The Art Of The DP Back to Reports & survey Listing

Ed Wild
Fleming, Prisoners of the Sun, Welcome to the Punch, Chalet Girl, Shifty



Making a film is a balancing act, but everyone involved just wants to make a great film. Sometimes people’s views differ on how a great film should be made, particularly in prep. These conversations are absolutely vital to the filmmaking process because in amongst all the viewpoints of these talented and committed people there is the heart of the film you’re all trying to find. Sometimes passions run high in these conversations and listening is a more important talent than speaking. But when you do speak, make sure your argument holds together, rather than just voicing an opinion simply only to have voiced an opinion.

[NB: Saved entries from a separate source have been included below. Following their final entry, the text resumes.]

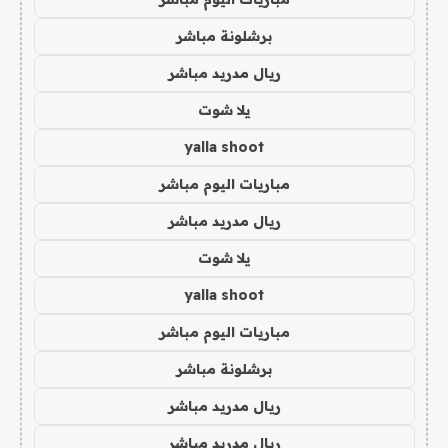
برشلونة مباشر
ريال مدريد مباشر
يلا شوت
yalla shoot
مباريات اليوم مباشر
ريال مدريد مباشر
يلا شوت
yalla shoot
مباريات اليوم مباشر
برشلونة مباشر
ريال مدريد مباشر
ريال مدريد مباشر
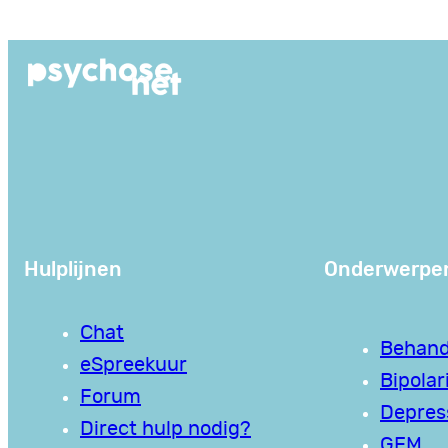
Ga
naar
de
inhoud
Hulplijnen
Onderwerpe
Chat
Behand
eSpreekuur
Bipolari
Forum
Depres
Direct hulp nodig?
GEM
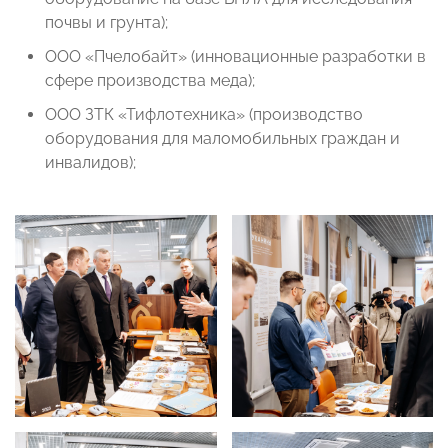
почвы и грунта);
ООО «Пчелобайт» (инновационные разработки в
сфере производства меда);
OOO ЗТК «Тифлотехника» (производство
оборудования для маломобильных граждан и
инвалидов);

Because time is precious and hot air wastes time. Being a DP is a wonderful crossover between the creative and the technical. I always start in the creative form, as I read the script, themes and visual ideas come to me. I mull over the ideas, discuss them with the director, and then later you creatively use your technical knowledge to achieve those things. But technique should never override the ultimate aim of emotionally connecting the audience to the film.

Learn to light sets by travelling loads and look at how light falls everywhere from the mundane to the extraordinary location. Shoot loads of stills. Try and build up a library of stills, films and paintings – you’ll not only learn a lot, you’ll get a sense of the aesthetics that make you happy. You’ll also have a library of images that will help you communicate your ideas.